SQLAlchemy offers finer-grained control for situations where such a blanket approach can't be taken. The joinedload() function can be used to toggle joined loading on a per-query basis.

from sqlalchemy.orm import joinedload

artists = Artist.query.options(joinedload(Artist.songs))
print(artists.songs) # Does not incur a roundtrip to load

Using the ORM for a bulk record import

The overhead of constructing full model instances becomes a major bottleneck when importing thousands of records. Imagine, for example, loading thousands of song records from a file where each song has first been converted to a dictionary.

for song in songs:
    db.session.add(Song(**song))

Instead, bypass the ORM and use just the parameter binding functionality of core SQLAlchemy.

batch = []
insert_stmt = Song.__table__.insert()
for song in songs:
    if len(batch) > 1000:
       db.session.execute(insert_stmt, batch)
       batch.clear()
    batch.append(song)
if batch:
    db.session.execute(insert_stmt, batch)

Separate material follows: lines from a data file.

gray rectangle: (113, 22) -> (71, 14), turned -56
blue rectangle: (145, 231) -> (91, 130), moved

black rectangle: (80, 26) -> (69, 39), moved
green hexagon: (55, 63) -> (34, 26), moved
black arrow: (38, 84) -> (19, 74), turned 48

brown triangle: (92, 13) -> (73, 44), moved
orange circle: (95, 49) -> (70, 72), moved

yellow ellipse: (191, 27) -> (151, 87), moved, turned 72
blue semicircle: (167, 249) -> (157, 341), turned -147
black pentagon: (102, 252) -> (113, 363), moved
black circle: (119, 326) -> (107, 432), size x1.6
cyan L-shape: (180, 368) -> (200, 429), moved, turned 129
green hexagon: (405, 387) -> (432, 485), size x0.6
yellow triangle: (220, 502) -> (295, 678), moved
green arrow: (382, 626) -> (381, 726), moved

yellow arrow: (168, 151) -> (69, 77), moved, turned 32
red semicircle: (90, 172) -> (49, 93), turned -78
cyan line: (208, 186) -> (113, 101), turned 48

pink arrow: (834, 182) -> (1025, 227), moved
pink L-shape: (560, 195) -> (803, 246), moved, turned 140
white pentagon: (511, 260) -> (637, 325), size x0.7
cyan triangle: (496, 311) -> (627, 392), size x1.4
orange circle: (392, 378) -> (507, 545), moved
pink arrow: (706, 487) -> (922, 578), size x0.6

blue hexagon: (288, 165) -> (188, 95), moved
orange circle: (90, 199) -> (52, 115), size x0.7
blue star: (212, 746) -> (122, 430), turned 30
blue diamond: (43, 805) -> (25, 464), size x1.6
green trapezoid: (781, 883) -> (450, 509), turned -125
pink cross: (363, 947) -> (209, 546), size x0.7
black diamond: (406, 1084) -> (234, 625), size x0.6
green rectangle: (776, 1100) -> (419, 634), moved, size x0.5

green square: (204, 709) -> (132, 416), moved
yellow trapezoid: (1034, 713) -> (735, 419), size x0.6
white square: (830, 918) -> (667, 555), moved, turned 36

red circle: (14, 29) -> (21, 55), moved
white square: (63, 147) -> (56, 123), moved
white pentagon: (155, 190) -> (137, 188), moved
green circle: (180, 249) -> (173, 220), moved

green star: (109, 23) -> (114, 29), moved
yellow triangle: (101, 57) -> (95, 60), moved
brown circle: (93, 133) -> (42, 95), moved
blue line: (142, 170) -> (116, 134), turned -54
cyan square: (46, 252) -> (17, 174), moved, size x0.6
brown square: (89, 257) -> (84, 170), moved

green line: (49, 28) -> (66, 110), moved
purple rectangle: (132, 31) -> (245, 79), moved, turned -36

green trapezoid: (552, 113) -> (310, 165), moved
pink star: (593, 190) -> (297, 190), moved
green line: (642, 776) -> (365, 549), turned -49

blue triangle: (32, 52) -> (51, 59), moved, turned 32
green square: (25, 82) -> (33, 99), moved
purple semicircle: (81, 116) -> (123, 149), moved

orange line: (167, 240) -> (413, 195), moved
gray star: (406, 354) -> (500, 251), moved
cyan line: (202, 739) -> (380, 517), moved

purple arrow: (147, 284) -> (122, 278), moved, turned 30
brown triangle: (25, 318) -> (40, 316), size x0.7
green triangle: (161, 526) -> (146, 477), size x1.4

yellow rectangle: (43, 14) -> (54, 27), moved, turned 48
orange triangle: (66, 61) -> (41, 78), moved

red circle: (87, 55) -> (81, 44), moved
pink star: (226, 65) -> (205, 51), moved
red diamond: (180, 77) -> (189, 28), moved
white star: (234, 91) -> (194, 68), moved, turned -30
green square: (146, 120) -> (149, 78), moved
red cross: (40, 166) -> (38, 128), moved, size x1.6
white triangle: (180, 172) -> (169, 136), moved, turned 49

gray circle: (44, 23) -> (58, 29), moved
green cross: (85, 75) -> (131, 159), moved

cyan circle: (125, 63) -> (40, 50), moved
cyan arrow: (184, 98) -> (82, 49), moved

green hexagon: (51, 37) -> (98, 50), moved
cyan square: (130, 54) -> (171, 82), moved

Keep in mind that this method naturally skips any client-side ORM logic you might depend on, such as Python-based column defaults. While this method is faster than loading objects as full model instances, your database may have bulk loading methods that are faster. PostgreSQL, for example, has the COPY command that offers perhaps the best performance for loading large numbers of records.

Calling commit or flush prematurely

There are many occasions when you need to associate a child record to its parent, or vice versa. One obvious way of doing this is to flush the session so that the record in question will be assigned an ID.

artist = Artist(name="Bob Dylan")
song = Song(title="Mr. Tambourine Man")

db.session.add(artist)
db.session.flush()

song.artist_id = artist.id

Committing or flushing more than once per request is usually unnecessary and undesirable. A database flush involves forcing disk writes on the database server, and in most circumstances, the client will block until the server can acknowledge that the data has been written.

SQLAlchemy can track relationships and manage keys behind the scenes.

artist = Artist(name="Bob Dylan")
song = Song(title="Mr. Tambourine Man")

artist.songs.append(song)

Wrapping up

I hope this list of common pitfalls can help you avoid these issues and keep your application running smoothly. As always, when diagnosing a performance problem, measurement is key. Most databases offer performance diagnostics that can help you pinpoint issues, such as the PostgreSQL pg_stat_statements module.